# Qwen Image Skill for OpenClaw

This repository provides an OpenClaw-compatible image generation skill backed by a configurable Qwen-compatible image API.

It follows the same basic contract as the ComfyUI reference skill:

- `SKILL.md` defines how OpenClaw should discover and call the skill.
- `scripts/registry.py` exposes the available workflow and parameters.
- `scripts/qwen_image_client.py` executes the actual image generation request and saves images locally.

## Features

- Configurable `base_url`, `model`, and `api_key`
- Natural-language image generation through a single workflow: `qwen/text-to-image`
- OpenClaw-friendly registry output for parameter discovery
- Local image download and storage under `./outputs`
- Compatible with OpenAI-style `images/generations` APIs that return `b64_json` or image URLs

## Project Structure

```text
qwen-image-skill/
├── SKILL.md
├── README.md
├── config.example.json
├── requirements.txt
├── outputs/
│   └── .gitkeep
└── scripts/
    ├── registry.py
    ├── qwen_image_client.py
    └── shared/
        ├── __init__.py
        └── config.py
```

## Installation

Install this repository into your OpenClaw skills directory, for example:

```bash
cd ~/.openclaw/workspace/skills
git clone <your-repo-url> qwen-image-skill-openclaw
cd qwen-image-skill-openclaw
python3 -m venv .venv
source .venv/bin/activate
python3 -m pip install -r requirements.txt
cp config.example.json config.json
```

## Configuration

Edit `config.json`:

```json
{
  "provider": {
    "name": "qwen-compatible",
    "base_url": "https://api-inference.modelscope.cn/v1",
    "api_key": "YOUR_QWEN_API_KEY",
    "model": "qwen-image"
  },
  "generation": {
    "output_dir": "./outputs",
    "timeout_seconds": 300,
    "default_size": "1024x1024",
    "default_n": 1,
    "default_response_format": "b64_json",
    "default_quality": "standard"
  }
}
```

Notes:

- `base_url` defaults to `https://api-inference.modelscope.cn/v1`. You only need to override it if you are using a different compatible gateway.
- `base_url` should point to the API root, not necessarily the full endpoint.
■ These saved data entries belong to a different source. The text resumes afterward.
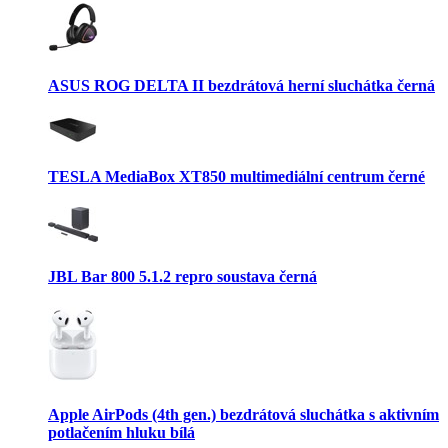
ASUS ROG DELTA II bezdrátová herní sluchátka černá
TESLA MediaBox XT850 multimediální centrum černé
JBL Bar 800 5.1.2 repro soustava černá
Apple AirPods (4th gen.) bezdrátová sluchátka s aktivním
potlačením hluku bílá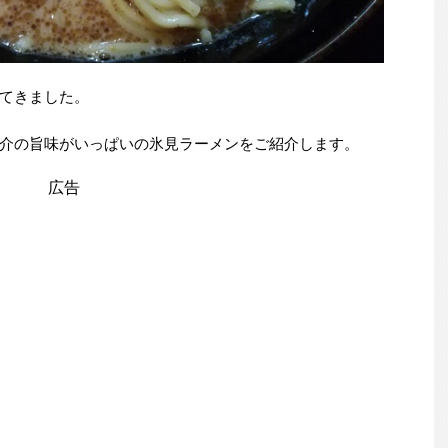
てきました。
介の旨味がいっぱいの氷見ラーメンをご紹介します。
広告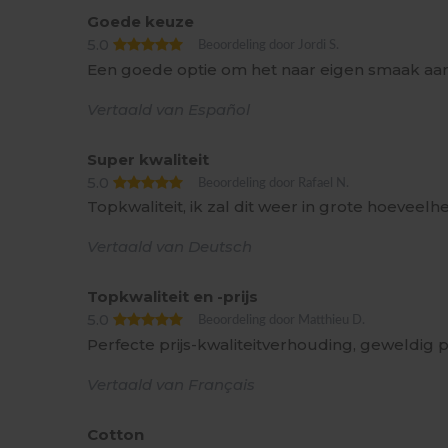
Goede keuze
5.0
Beoordeling door Jordi S.
Een goede optie om het naar eigen smaak aa
Vertaald van Español
Super kwaliteit
5.0
Beoordeling door Rafael N.
Topkwaliteit, ik zal dit weer in grote hoeveelh
Vertaald van Deutsch
Topkwaliteit en -prijs
5.0
Beoordeling door Matthieu D.
Perfecte prijs-kwaliteitverhouding, geweldig 
Vertaald van Français
Cotton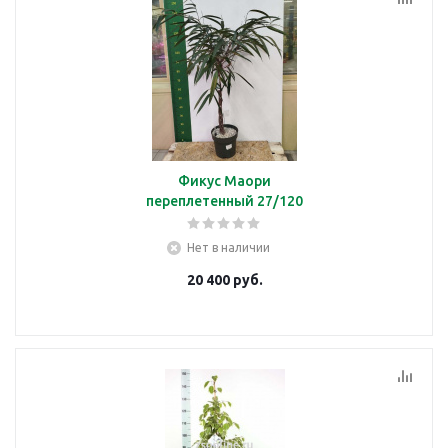
Фикус Маори
переплетенный 27/120
Нет в наличии
20 400
руб.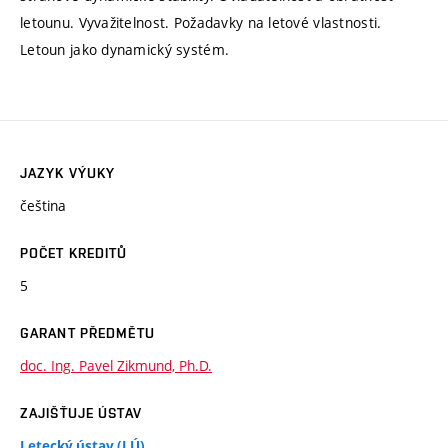
letounu. Vyvažitelnost. Požadavky na letové vlastnosti.
Letoun jako dynamický systém.
JAZYK VÝUKY
čeština
POČET KREDITŮ
5
GARANT PŘEDMĚTU
doc. Ing. Pavel Zikmund, Ph.D.
ZAJIŠŤUJE ÚSTAV
Letecký ústav (LÚ)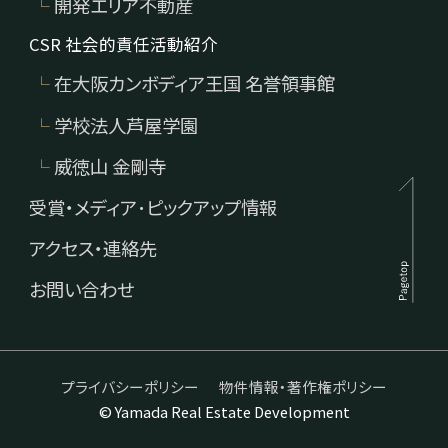
開発エリア不動産
動
CSR 社会的責任活動紹介
在大阪カンボディア王国 名誉領事館
学校法人芦屋学園
威徳山 金剛寺
産
受賞・メディア･ピックアップ情報
アクセス・連絡先
お問い合わせ
開
プライバシーポリシー
物件情報・著作権ポリシー
© Yamada Real Estate Development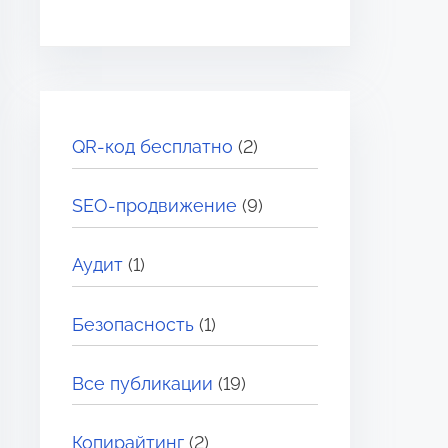
QR-код бесплатно
(2)
SEO-продвижение
(9)
Аудит
(1)
Безопасность
(1)
Все публикации
(19)
Копирайтинг
(2)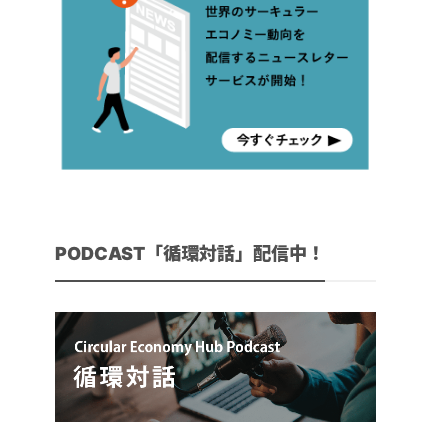
PODCAST「循環対話」配信中！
The client appends `/images/generations` when needed.
- `model` is fully configurable so you can switch to a newer Qwen image model later without code changes.
- `api_key` is read from `config.json`. If you prefer environment variables later, that can be added separately.

## Verify

List the registered workflow:

```bash
python scripts/registry.py list --agent
```

Run a test generation:

```bash
python scripts/qwen_image_client.py \
  --workflow qwen/text-to-image \
  --args '{"prompt":"A cinematic portrait of a white cat astronaut on the moon","size":"1024x1024"}'
```

Expected success output:

```json
{
  "status": "success",
  "run_id": "...",
  "model": "qwen-image",
  "images": [
    "./outputs/..._1.png"
  ]
}
```

## API Compatibility Assumption

This implementation targets OpenAI-style image generation APIs exposed by Qwen-compatible providers. It supports two modes:

- Synchronous providers that return `data[].b64_json` or `data[].url` directly from `POST <base_url>/images/generations`
- ModelScope-style asynchronous providers that require `X-ModelScope-Async-Mode: true` and polling `GET <base_url>/tasks/<task_id>` with `X-ModelScope-Task-Type: image_generation`

For the default ModelScope endpoint, the client automatically detects the synchronous-call rejection and retries in async mode.